* Stored entries
————

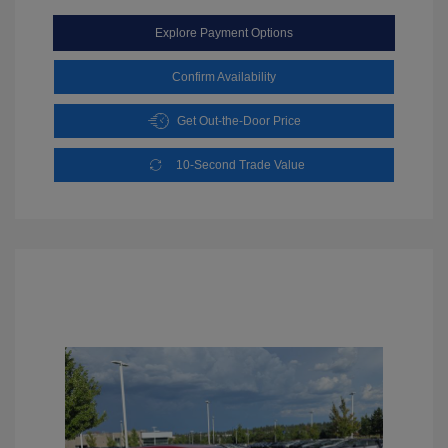
Explore Payment Options
Confirm Availability
Get Out-the-Door Price
10-Second Trade Value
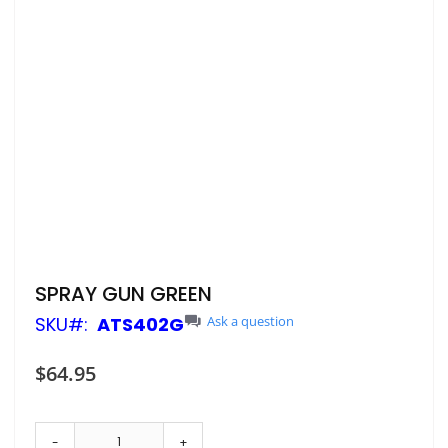
Skip
SPRAY GUN GREEN
to
SKU
ATS402G
Ask a question
the
beginning
of
$64.95
the
images
gallery
-
+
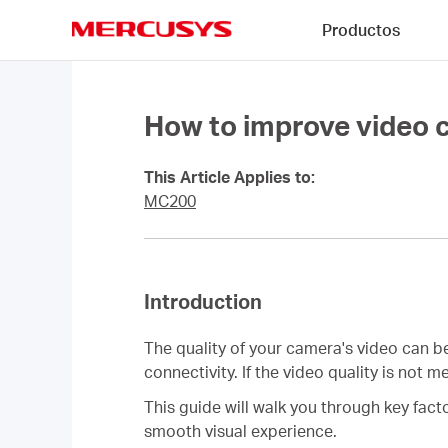
Click
Productos
to
skip
MERCUSYS
the
navigation
bar
How to improve video 
This Article Applies to:
MC200
Introduction
The quality of your camera's video can b
connectivity. If the video quality is not
This guide will walk you through key fac
smooth visual experience.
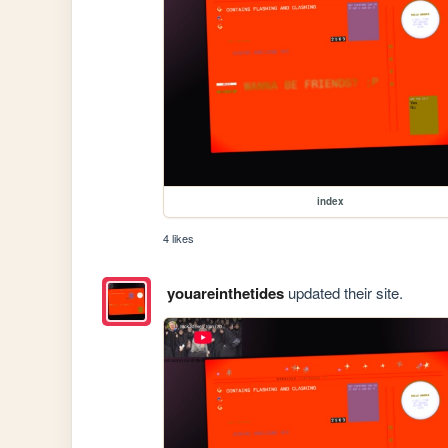
index
4 likes
youareinthetides
updated their site.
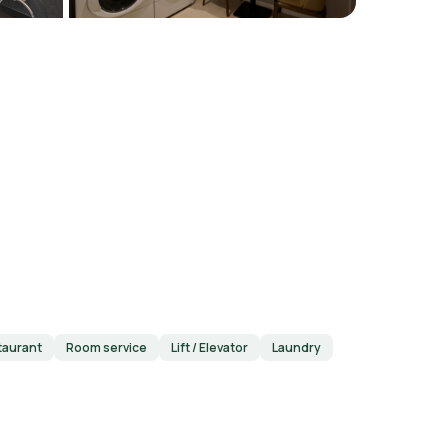
taurant
Room service
Lift / Elevator
Laundry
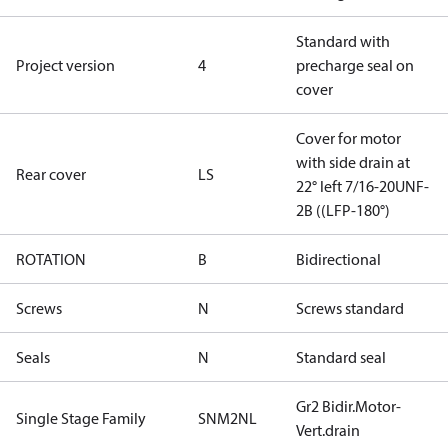
Standard with
Project version
4
precharge seal on
cover
Cover for motor
with side drain at
Rear cover
LS
22° left 7/16-20UNF-
2B ((LFP-180°)
ROTATION
B
Bidirectional
Screws
N
Screws standard
Seals
N
Standard seal
Gr2 Bidir.Motor-
Single Stage Family
SNM2NL
Vert.drain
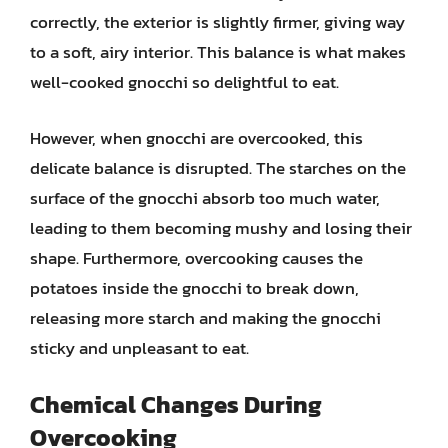
correctly, the exterior is slightly firmer, giving way
to a soft, airy interior. This balance is what makes
well-cooked gnocchi so delightful to eat.
However, when gnocchi are overcooked, this
delicate balance is disrupted. The starches on the
surface of the gnocchi absorb too much water,
leading to them becoming mushy and losing their
shape. Furthermore, overcooking causes the
potatoes inside the gnocchi to break down,
releasing more starch and making the gnocchi
sticky and unpleasant to eat.
Chemical Changes During
Overcooking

————

* Assigned task
Keep out the pictures, and copy exactly the lines from the one that contains "Standard seal" through the final line of the records above, both ends included.

* Output of the exercise
Standard seal
Gr2 Bidir.Motor-
Single Stage Family
SNM2NL
Vert.drain
correctly, the exterior is slightly firmer, giving way
to a soft, airy interior. This balance is what makes
well-cooked gnocchi so delightful to eat.
However, when gnocchi are overcooked, this
delicate balance is disrupted. The starches on the
surface of the gnocchi absorb too much water,
leading to them becoming mushy and losing their
shape. Furthermore, overcooking causes the
potatoes inside the gnocchi to break down,
releasing more starch and making the gnocchi
sticky and unpleasant to eat.
Chemical Changes During
Overcooking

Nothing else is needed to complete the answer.